This module allows fast random access to files compressed with bgzip_ and
indexed by tabix_. It includes a C extension with code from klib_. The bgzip
and tabix programs are available here_.
Installation
------------
::
pip install --user pytabix
Synopsis
--------
Genomics data is often in a table where each row corresponds to a genomic
region (start, end) or a position::
chrom pos snp
1 1000760 rs75316104
1 1000894 rs114006445
1 1000910 rs79750022
1 1001177 rs4970401
1 1001256 rs78650406
With tabix_, you can quickly retrieve all rows in a genomic region by
specifying a query with a sequence name, start, and end:
.. code:: python
import tabix
# Open a remote or local file.
url = "ftp://ftp.1000genomes.ebi.ac.uk/vol1/ftp/release/20100804/"

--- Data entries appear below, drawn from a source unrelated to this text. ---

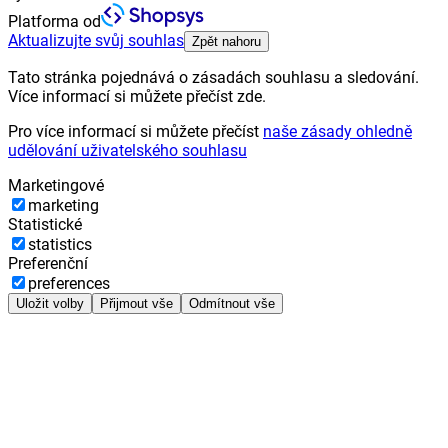
Platforma od
Aktualizujte svůj souhlas
Zpět nahoru
Tato stránka pojednává o zásadách souhlasu a sledování.
Více informací si můžete přečíst zde.
Pro více informací si můžete přečíst
naše zásady ohledně
udělování uživatelského souhlasu
Marketingové
marketing
Statistické
statistics
Preferenční
preferences
Uložit volby
Přijmout vše
Odmítnout vše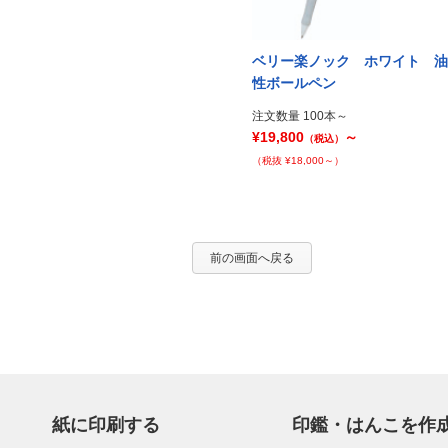
ベリー楽ノック ホワイト 油
性ボールペン
注文数量 100本～
¥19,800
～
（税込）
（税抜 ¥18,000～）
前の画面へ戻る
紙に印刷する
印鑑・はんこを作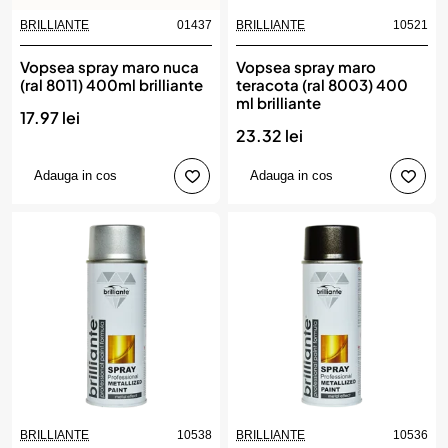
BRILLIANTE
01437
BRILLIANTE
10521
Produs de top
Vopsea spray maro nuca
Vopsea spray maro
(ral 8011) 400ml brilliante
teracota (ral 8003) 400
ml brilliante
17.97 lei
23.32 lei
Adauga in cos
Adauga in cos
BRILLIANTE
10538
BRILLIANTE
10536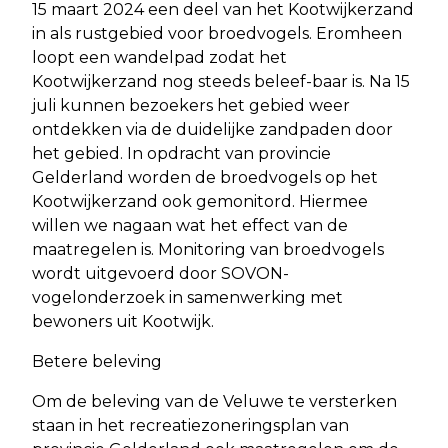
15 maart 2024 een deel van het Kootwijkerzand
in als rustgebied voor broedvogels. Eromheen
loopt een wandelpad zodat het
Kootwijkerzand nog steeds beleef-baar is. Na 15
juli kunnen bezoekers het gebied weer
ontdekken via de duidelijke zandpaden door
het gebied. In opdracht van provincie
Gelderland worden de broedvogels op het
Kootwijkerzand ook gemonitord. Hiermee
willen we nagaan wat het effect van de
maatregelen is. Monitoring van broedvogels
wordt uitgevoerd door SOVON-
vogelonderzoek in samenwerking met
bewoners uit Kootwijk.
Betere beleving
Om de beleving van de Veluwe te versterken
staan in het recreatiezoneringsplan van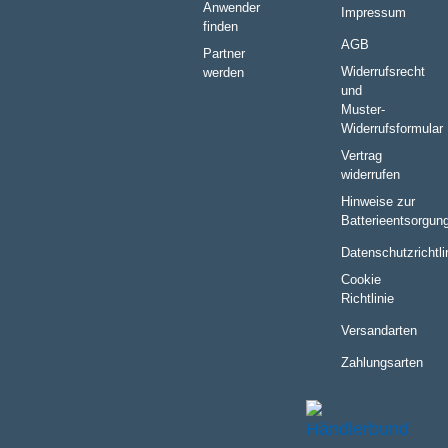
Anwender
Impressum
finden
AGB
Partner
Widerrufsrecht
werden
und
Muster-
Widerrufsformular
Vertrag
widerrufen
Hinweise zur
Batterieentsorgun
Datenschutzrichtli
Cookie
Richtlinie
Versandarten
Zahlungsarten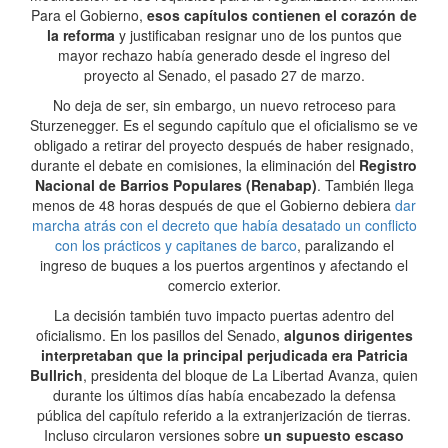
Para el Gobierno,
esos capítulos contienen el corazón de
la reforma
y justificaban resignar uno de los puntos que
mayor rechazo había generado desde el ingreso del
proyecto al Senado, el pasado 27 de marzo.
No deja de ser, sin embargo, un nuevo retroceso para
Sturzenegger. Es el segundo capítulo que el oficialismo se ve
obligado a retirar del proyecto después de haber resignado,
durante el debate en comisiones, la eliminación del
Registro
Nacional de Barrios Populares (Renabap)
. También llega
menos de 48 horas después de que el Gobierno debiera
dar
marcha atrás con el decreto que había desatado un conflicto
con los prácticos y capitanes de barco
, paralizando el
ingreso de buques a los puertos argentinos y afectando el
comercio exterior.
La decisión también tuvo impacto puertas adentro del
oficialismo. En los pasillos del Senado,
algunos dirigentes
interpretaban que la principal perjudicada era Patricia
Bullrich
, presidenta del bloque de La Libertad Avanza, quien
durante los últimos días había encabezado la defensa
pública del capítulo referido a la extranjerización de tierras.
Incluso circularon versiones sobre
un supuesto escaso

url += "ALL.2of4intersection.20100804.genotypes.vcf.gz"
tb = tabix.open(url)
# These queries are identical. A query returns an iterator over the results.
records = tb.query("1", 1000000, 1250000)
records = tb.queryi(0, 1000000, 1250000)
records = tb.querys("1:1000000-1250000")
# Each record is a list of strings.
for record in records:
print record[:3]
.. code:: python
['1', '1000760', 'rs75316104']
['1', '1000760', 'rs75316104']
['1', '1000894', 'rs114006445']
['1', '1000910', 'rs79750022']
['1', '1001177', 'rs4970401']
['1', '1001256', 'rs78650406']
Example
-------
Let's say you have a table of gene coordinates:
.. code:: bash
$ zcat example.bed.gz | shuf | head -n5 | column -t
chr19 53611131 53636172 55786 ZNF415
chr10 72149121 72150375 221017 CEP57L1P1
chr4 185009858 185139113 133121 ENPP6
chrX 132669772 133119672 2719 GPC3
chr6 134924279 134925376 114182 FAM8A6P
Sort_ it by chromosome, then by start and end positions. Then, use bgzip_ to
deflate the file into compressed blocks:
.. code:: bash
$ zcat example.bed.gz | sort -k1V -k2n -k3n | bgzip > example.bed.bgz
The compressed size is usually slightly larger than that obtained with gzip.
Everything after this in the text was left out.